───── Dataset entries
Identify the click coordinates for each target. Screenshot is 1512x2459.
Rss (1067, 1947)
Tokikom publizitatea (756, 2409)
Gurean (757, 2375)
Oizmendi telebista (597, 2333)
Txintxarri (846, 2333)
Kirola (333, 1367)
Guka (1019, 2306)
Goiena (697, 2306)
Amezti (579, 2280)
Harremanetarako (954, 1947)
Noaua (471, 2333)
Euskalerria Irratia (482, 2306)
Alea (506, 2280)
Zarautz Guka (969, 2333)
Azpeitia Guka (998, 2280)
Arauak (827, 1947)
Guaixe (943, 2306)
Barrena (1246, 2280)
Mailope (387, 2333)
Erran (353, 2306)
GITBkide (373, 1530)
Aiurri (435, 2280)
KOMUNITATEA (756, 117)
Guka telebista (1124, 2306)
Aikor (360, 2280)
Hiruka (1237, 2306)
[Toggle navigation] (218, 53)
──────────
───── Dataset entries
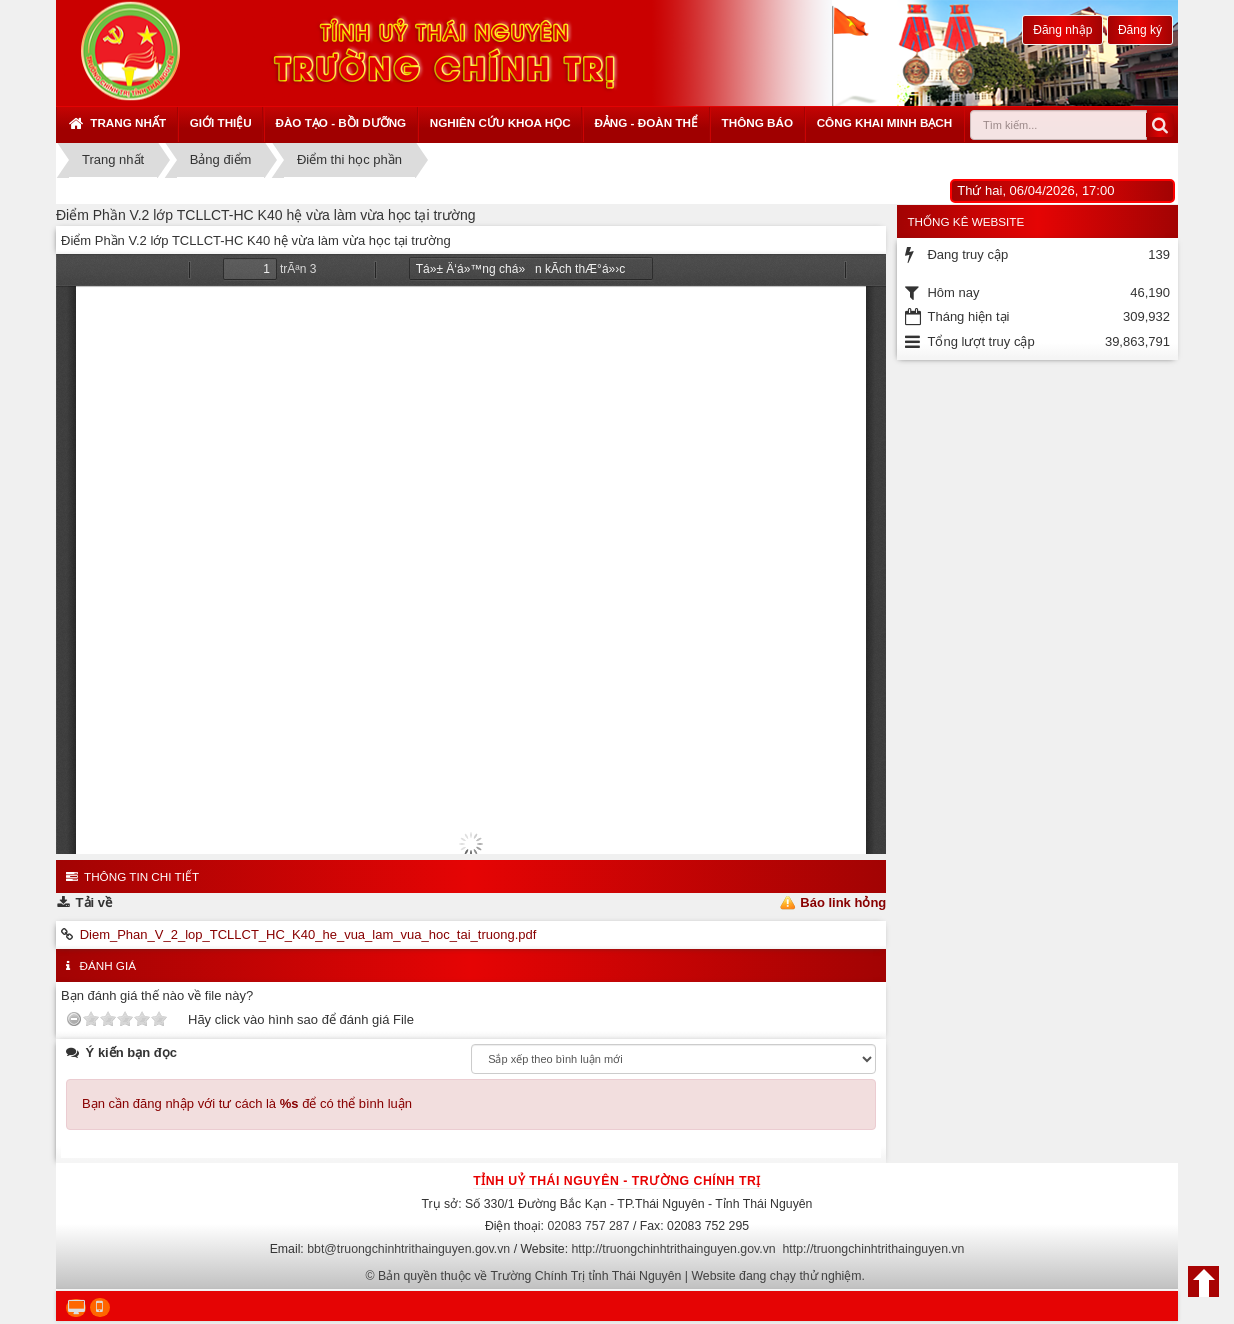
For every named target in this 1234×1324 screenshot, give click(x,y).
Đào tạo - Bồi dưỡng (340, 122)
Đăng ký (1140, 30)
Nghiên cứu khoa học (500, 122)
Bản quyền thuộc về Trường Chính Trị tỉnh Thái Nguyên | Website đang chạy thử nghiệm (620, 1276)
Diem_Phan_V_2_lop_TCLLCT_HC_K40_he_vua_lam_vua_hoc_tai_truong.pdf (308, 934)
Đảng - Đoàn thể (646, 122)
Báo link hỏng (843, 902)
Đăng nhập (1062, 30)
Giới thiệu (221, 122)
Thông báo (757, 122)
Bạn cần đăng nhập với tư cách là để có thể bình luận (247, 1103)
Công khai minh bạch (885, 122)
──────────
───── Dataset entries
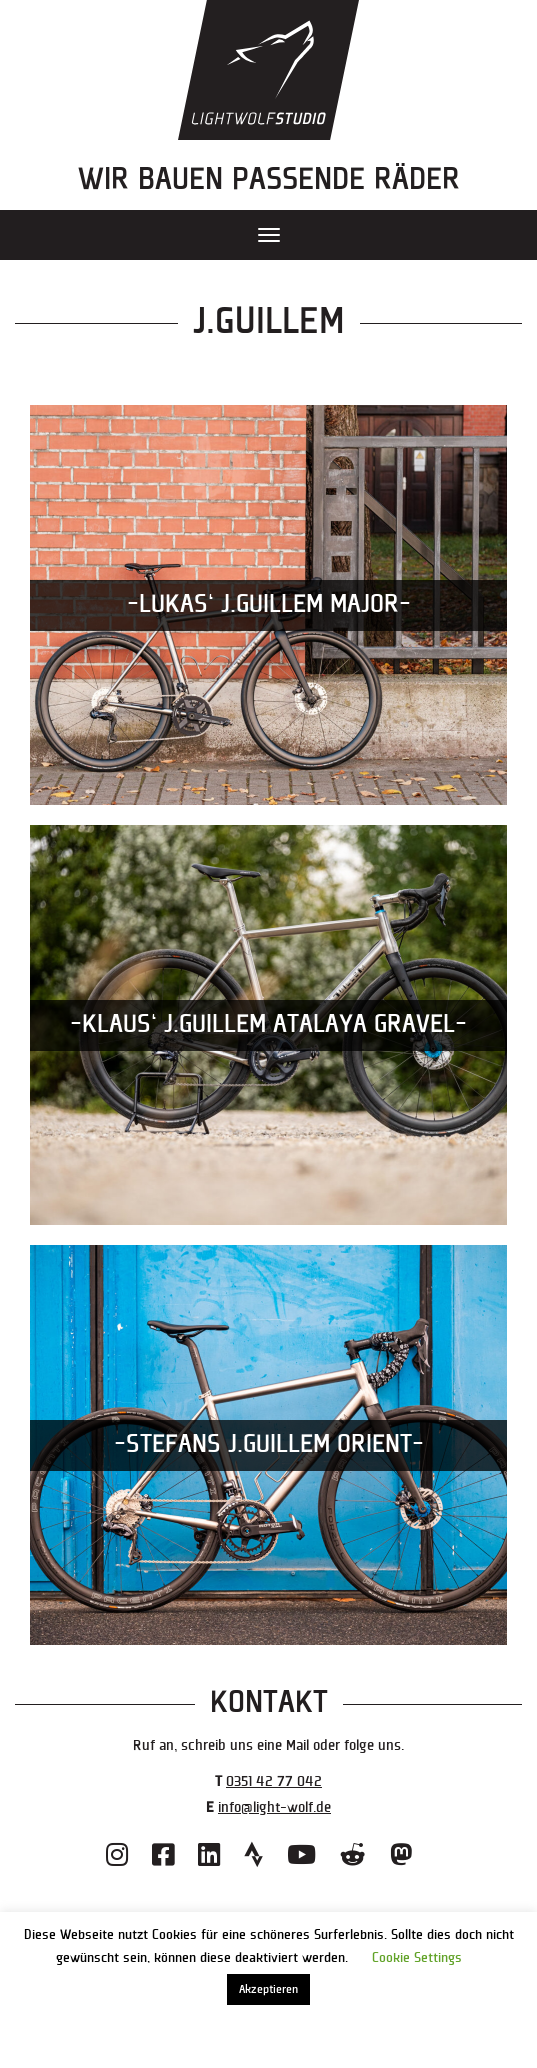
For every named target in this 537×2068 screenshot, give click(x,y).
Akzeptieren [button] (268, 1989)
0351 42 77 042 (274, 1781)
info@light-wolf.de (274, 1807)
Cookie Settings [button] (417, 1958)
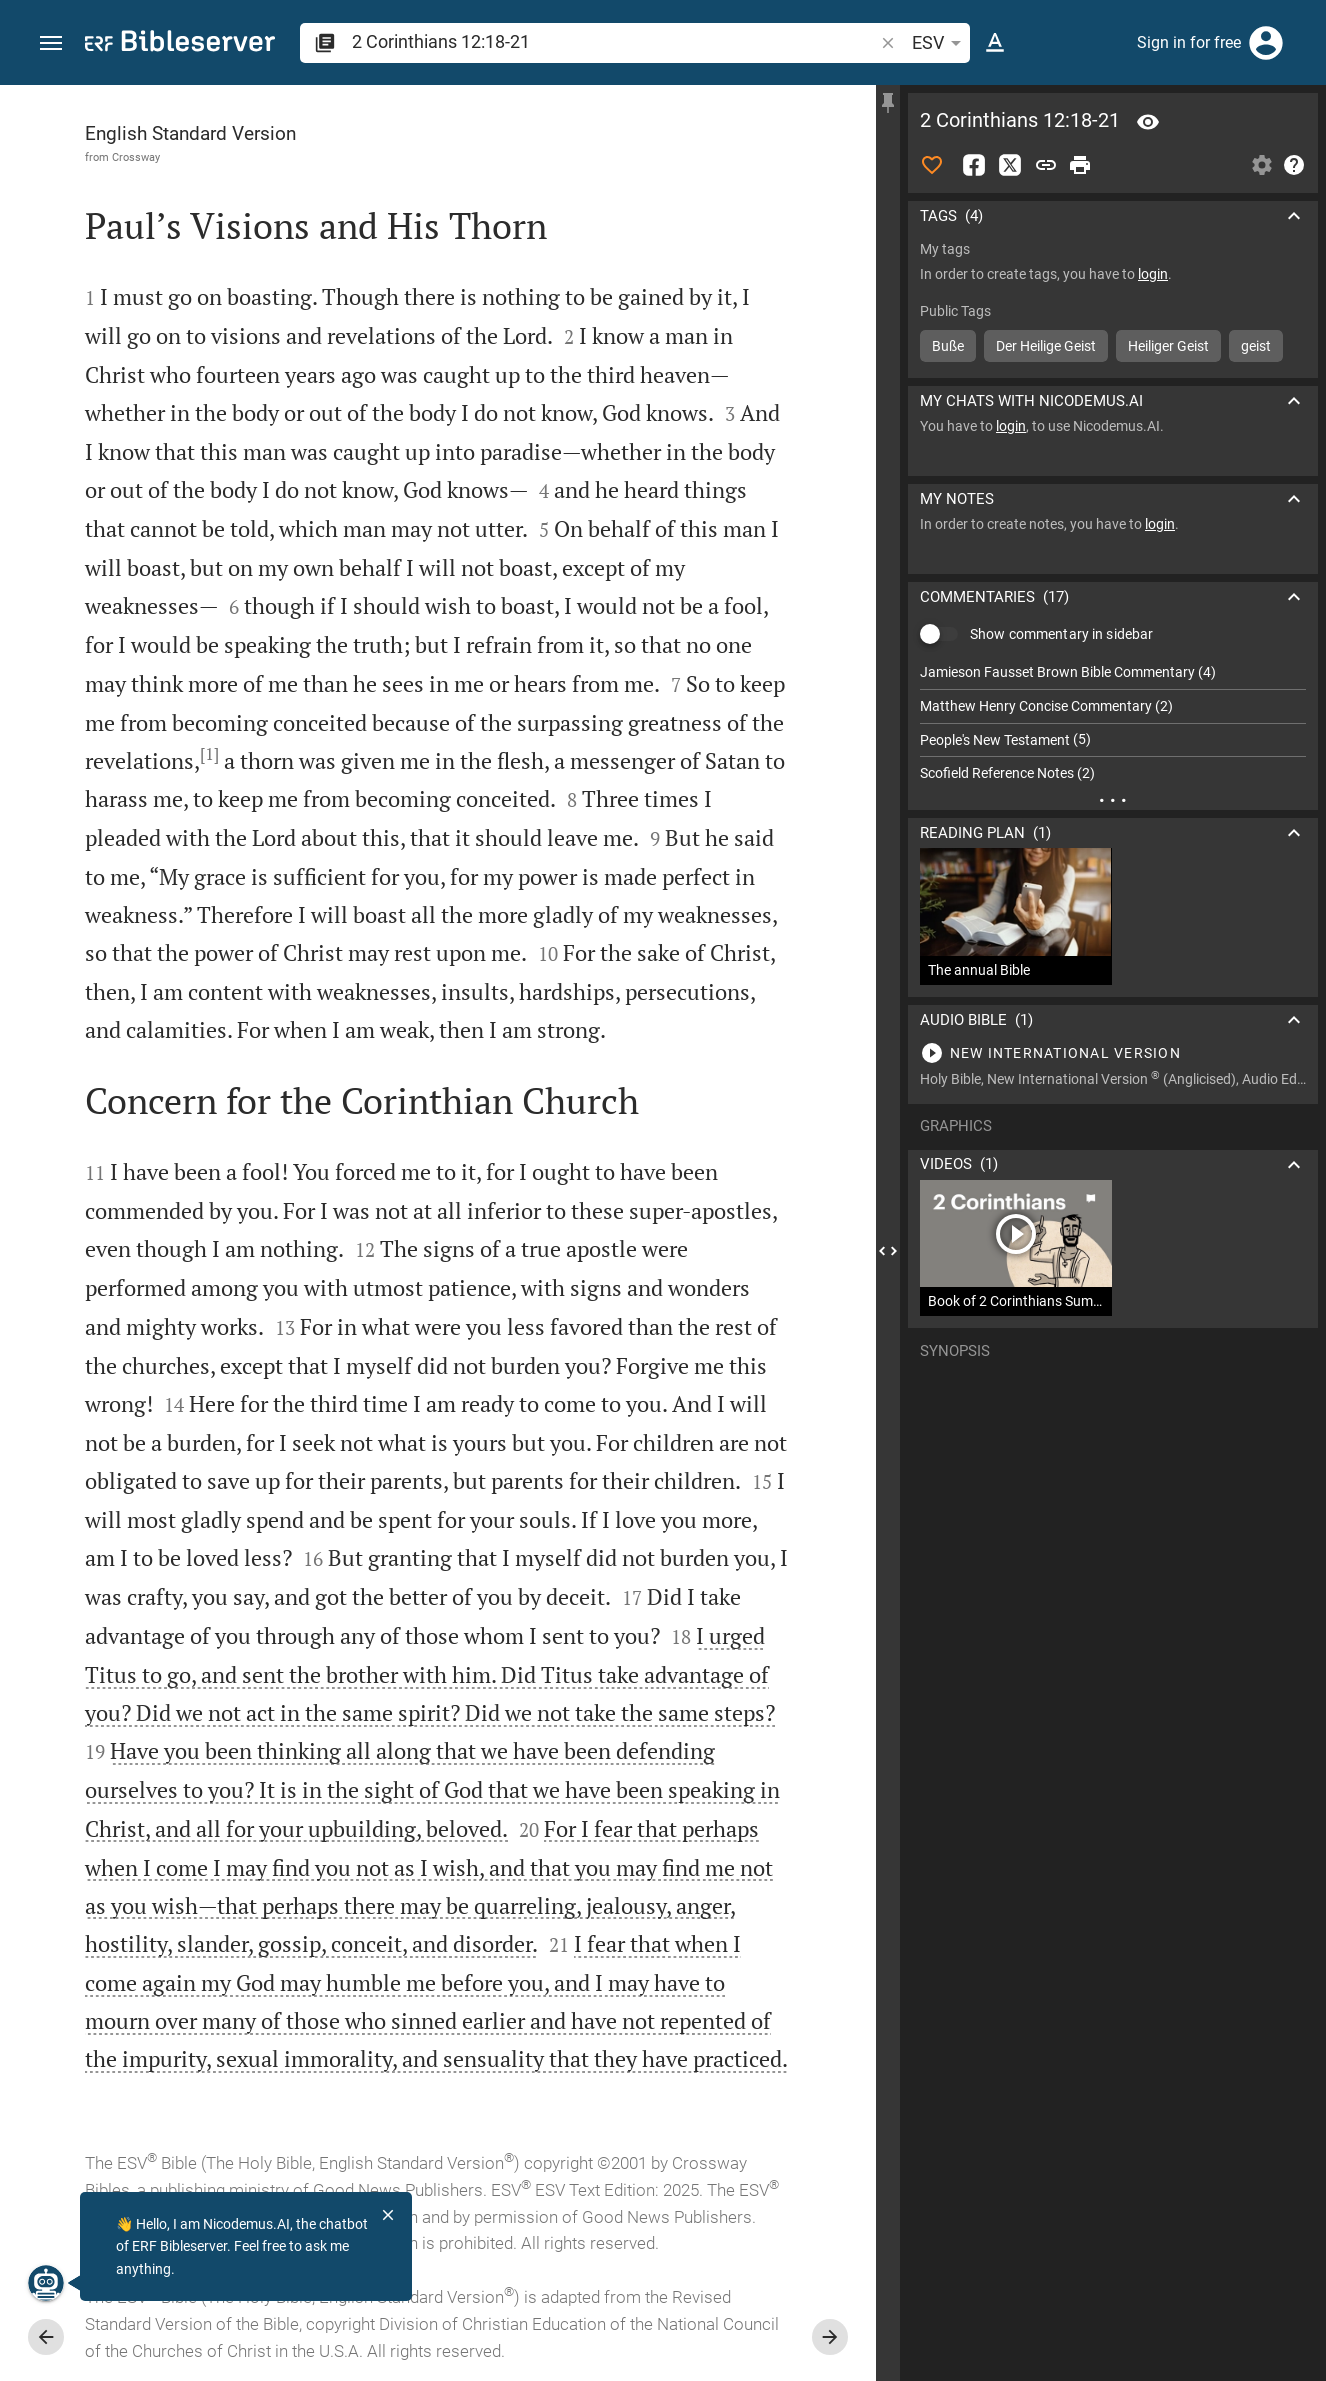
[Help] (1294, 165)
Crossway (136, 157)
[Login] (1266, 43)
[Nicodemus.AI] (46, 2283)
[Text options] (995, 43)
──────────
Using the records above, restate word for word the lines from the one with "Amezti (579, 2280)" through the one with "[Toggle navigation] (218, 53)", both included.

* The answer
Amezti (579, 2280)
Harremanetarako (954, 1947)
Noaua (471, 2333)
Euskalerria Irratia (482, 2306)
Alea (506, 2280)
Zarautz Guka (969, 2333)
Azpeitia Guka (998, 2280)
Arauak (827, 1947)
Guaixe (943, 2306)
Barrena (1246, 2280)
Mailope (387, 2333)
Erran (353, 2306)
GITBkide (373, 1530)
Aiurri (435, 2280)
KOMUNITATEA (756, 117)
Guka telebista (1124, 2306)
Aikor (360, 2280)
Hiruka (1237, 2306)
[Toggle navigation] (218, 53)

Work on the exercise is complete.